→ Exercise brief
Give back, unchanged, the line containing "cannot be reproduced" and every line after it up to the end of the listing.
Source data Block Start
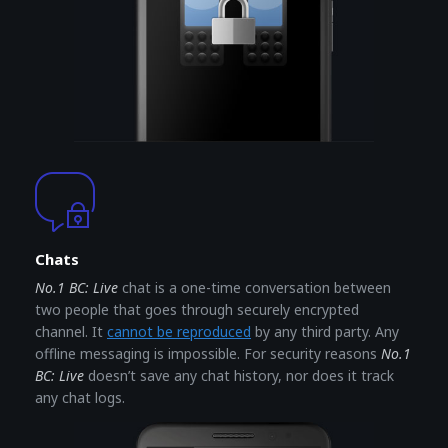
Chats
No.1 BC: Live
chat is a one-time conversation between
two people that goes through securely encrypted
channel. It
cannot be reproduced
by any third party. Any
offline messaging is impossible. For security reasons
No.1
BC: Live
doesn’t save any chat history, nor does it track
any chat logs.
Source data Block End
→ Answer box
cannot be reproduced
by any third party. Any
offline messaging is impossible. For security reasons
No.1
BC: Live
doesn’t save any chat history, nor does it track
any chat logs.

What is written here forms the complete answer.